- [EXERCISE INPUT]
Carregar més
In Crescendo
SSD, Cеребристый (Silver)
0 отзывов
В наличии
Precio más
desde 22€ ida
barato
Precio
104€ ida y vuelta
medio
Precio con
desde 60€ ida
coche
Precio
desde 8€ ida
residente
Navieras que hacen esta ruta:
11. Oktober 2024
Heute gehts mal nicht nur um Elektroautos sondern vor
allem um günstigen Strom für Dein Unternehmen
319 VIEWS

* * *

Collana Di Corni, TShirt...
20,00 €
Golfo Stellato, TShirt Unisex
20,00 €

- [ASSIGNMENT]
Check every line of the entries above, and copy those that carry the string "Precio".

- [TASK OUTPUT]
Precio más
Precio
Precio con
Precio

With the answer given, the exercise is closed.